Enkele maanden na de veroordeling door de Leuvense theologen volgde paus Leo X in 1520 met de bul Exsurge Domine, die Luther overigens verbrandde. Belangrijker was wellicht nog dat de Rijksdag van Worms en Karel V in 1521 op grond van deze veroordeling door de paus op hun beurt ook Luther in de ban sloegen. Het Edict van Worms moest echter nog geïmplementeerd worden. Op dit moment doet Adrianus opnieuw zijn intrede op het toneel. Hij probeert als eerste een afdoend antwoord te geven op de uitdaging door Luther. Dit antwoord omvat drie luiken: politiek, intellectueel en moreel.

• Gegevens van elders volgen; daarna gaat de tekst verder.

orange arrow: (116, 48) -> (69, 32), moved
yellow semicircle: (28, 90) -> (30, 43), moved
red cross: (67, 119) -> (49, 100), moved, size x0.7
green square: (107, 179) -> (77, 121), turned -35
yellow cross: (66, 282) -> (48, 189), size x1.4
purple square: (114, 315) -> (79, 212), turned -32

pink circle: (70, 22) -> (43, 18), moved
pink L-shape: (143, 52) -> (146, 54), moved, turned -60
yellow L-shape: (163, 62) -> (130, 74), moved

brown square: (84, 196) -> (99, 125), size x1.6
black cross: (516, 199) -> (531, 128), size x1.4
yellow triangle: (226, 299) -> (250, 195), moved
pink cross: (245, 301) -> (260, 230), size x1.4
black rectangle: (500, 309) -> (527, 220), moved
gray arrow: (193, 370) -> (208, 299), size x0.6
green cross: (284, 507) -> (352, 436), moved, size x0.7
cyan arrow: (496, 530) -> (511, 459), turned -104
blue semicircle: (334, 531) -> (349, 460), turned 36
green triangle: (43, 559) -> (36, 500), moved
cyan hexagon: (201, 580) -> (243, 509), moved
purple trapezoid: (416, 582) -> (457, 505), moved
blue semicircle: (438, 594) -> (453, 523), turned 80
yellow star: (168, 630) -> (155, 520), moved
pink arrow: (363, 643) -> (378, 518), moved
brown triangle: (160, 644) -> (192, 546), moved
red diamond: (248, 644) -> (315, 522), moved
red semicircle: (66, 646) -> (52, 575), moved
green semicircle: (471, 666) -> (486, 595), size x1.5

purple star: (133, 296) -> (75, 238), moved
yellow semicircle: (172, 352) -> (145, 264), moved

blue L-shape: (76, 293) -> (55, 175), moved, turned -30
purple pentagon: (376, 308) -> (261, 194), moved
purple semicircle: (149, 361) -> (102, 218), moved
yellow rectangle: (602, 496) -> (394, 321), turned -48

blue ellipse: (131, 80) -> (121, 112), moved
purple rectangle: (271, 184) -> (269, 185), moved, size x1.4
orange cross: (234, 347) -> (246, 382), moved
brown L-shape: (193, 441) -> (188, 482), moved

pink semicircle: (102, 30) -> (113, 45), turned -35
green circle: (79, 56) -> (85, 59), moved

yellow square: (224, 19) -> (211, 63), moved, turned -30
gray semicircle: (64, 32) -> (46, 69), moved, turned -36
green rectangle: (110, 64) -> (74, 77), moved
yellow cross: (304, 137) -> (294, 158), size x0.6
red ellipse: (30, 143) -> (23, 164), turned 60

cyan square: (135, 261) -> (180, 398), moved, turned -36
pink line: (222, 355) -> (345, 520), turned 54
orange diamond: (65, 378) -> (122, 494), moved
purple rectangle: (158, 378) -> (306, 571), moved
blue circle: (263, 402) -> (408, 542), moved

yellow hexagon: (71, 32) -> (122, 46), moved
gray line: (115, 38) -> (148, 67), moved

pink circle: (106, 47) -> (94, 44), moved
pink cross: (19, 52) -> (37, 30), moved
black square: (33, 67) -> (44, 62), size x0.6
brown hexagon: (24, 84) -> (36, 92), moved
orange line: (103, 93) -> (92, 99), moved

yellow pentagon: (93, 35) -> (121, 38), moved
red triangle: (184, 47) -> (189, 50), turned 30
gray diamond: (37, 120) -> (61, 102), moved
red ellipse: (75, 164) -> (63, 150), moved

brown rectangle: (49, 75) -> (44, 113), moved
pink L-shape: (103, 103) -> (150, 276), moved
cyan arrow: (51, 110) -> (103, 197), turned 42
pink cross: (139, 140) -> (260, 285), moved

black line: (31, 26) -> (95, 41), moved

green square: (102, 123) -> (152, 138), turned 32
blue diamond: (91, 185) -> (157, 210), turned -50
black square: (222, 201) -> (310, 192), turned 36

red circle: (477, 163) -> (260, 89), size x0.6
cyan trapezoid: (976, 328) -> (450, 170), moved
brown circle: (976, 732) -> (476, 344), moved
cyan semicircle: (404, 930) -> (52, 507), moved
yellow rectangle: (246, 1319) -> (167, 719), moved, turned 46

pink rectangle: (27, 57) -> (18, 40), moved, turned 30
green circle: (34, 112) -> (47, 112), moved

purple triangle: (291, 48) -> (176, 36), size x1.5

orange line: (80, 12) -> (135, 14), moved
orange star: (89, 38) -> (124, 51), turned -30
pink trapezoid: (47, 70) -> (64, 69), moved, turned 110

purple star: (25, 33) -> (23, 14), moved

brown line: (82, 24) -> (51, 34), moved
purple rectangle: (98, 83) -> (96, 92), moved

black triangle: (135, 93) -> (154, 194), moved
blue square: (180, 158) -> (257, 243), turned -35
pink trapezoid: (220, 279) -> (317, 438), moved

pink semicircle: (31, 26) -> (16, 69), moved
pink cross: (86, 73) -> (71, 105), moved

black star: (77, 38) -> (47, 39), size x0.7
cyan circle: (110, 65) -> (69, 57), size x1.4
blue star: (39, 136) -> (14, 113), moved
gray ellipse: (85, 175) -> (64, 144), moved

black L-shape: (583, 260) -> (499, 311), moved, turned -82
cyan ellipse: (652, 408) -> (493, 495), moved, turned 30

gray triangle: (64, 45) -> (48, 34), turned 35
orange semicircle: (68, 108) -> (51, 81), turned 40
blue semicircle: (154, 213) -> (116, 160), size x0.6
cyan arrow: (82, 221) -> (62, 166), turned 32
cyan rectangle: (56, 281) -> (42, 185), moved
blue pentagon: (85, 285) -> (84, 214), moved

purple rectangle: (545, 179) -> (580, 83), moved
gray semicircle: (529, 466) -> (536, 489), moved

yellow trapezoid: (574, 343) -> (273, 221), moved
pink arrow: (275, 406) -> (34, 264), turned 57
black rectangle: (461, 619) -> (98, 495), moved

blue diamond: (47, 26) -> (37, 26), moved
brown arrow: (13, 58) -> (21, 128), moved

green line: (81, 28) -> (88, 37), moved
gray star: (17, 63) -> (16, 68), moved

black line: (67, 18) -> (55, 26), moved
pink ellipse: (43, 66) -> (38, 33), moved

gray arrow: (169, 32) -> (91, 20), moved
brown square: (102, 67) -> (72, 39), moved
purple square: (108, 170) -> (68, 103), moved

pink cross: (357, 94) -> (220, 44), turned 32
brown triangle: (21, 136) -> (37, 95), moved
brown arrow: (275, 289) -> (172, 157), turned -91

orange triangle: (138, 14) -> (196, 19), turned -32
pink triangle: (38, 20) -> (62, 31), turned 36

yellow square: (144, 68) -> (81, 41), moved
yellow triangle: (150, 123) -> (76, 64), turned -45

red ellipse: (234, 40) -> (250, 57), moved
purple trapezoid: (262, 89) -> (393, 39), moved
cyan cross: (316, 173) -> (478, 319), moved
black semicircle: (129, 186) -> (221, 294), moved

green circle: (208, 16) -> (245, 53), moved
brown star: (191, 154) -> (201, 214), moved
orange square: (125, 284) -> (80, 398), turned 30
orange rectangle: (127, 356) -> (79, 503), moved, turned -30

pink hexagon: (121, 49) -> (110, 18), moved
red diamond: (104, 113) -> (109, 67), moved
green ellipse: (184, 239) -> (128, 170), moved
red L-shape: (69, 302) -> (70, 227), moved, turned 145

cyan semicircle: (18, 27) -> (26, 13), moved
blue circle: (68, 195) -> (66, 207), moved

Op intellectueel vlak poogde Adrianus om vanwege Rome een theologisch correcte weerlegging te formuleren van Luthers standpunten. Daartoe probeerde hij een team rond zich te verzamelen van Europa's leidende intellectuelen aan katholieke zijde. Hij slaagde er bijvoorbeeld in om de Duitse theoloog Johannes Eck (1486-1543) en zijn eigen Overijsselse oud-student uit Leuven Albertus Pighius (ca. 1490-1542) naar Rome te krijgen. Adrianus probeerde ook om Desiderius Erasmus zover te krijgen dat deze ofwel naar Rome kwam ofwel vanuit zijn woonplaats Bazel tegen Luther schreef. Dit lukte echter niet. Erasmus bleef voorlopig nog neutraal, wellicht in een poging (of de – overigens ijdele – hoop) om de verschillende partijen nog te verzoenen. Wel stuurde Erasmus een brief vol adviezen, maar deze is slechts gedeeltelijk bewaard gebleven.

De ‘excuses’ van Adrianus

Op politiek vlak stuurde Adrianus een legaat, Francesco Chieregati (1479-1539), naar de volgende Rijksdag, die van Neurenberg (herfst 1522). Hier zette hij een in de kerkgeschiedenis unieke stap: hij gaf Chieregati een aparte verklaring mee, de Instructio, waarin hij expliciet en formeel erkende dat er in de Kerk en dan met name aan de Curie misstanden waren en hij beloofde beterschap. Hij riep ook iedereen op in het eigen geweten te speuren waar hij van de rechte weg was afgeweken. Deze 'excuses' van Adrianus VI stootten op weinig sympathie in zijn eigen tijd (de fervente katholieken waren verbijsterd en de lutheranen beschouwden ze als een bevestiging van hun gelijk), maar hebben de laatste jaren wel de belangstelling voor Adrianus weer levend gemaakt. Uiteindelijk was het nog nooit in de geschiedenis voorgekomen dat een paus misstanden toegaf en beterschap beloofde. Ook na Adrianus blijft dit beperkt tot de excuses die Johannes Paulus II in de aanloop van het jubeljaar 2000 deed en, heel recent en actueel, de verontschuldigingen van Benedictus XVI in het kader van het seksueel misbruik dat de Kerk nu (2010) in beroering brengt. Het kan geen kwaad de bewuste passage nogmaals (in vertaling) te citeren:

Zeg eveneens dat wij oprecht toegeven dat God toestaat dat deze vervolging Zijn Kerk treft vanwege de zonden der mensen, vooral van de priesters en de hogere geestelijkheid. Het staat vast dat de hand des Heren niet verkort is zodat hij niet zou kunnen redden, maar dat de zonden een afstand scheppen tussen Hem en ons en Zijn gelaat verbergen, zodat Hij ons niet verhoort. De Heilige Schrift roept luid dat de zonden van het volk voortvloeien uit de zonden van de priesters en daarom ook, zoals Johannes Chrysostomus zegt, ging onze Heiland, toen hij de zieke stad Jeruzalem wilde genezen, eerst de tempel binnen om de zonden van de priesters de bestraffen, zoals een goede arts de ziekte vanaf de wortel geneest.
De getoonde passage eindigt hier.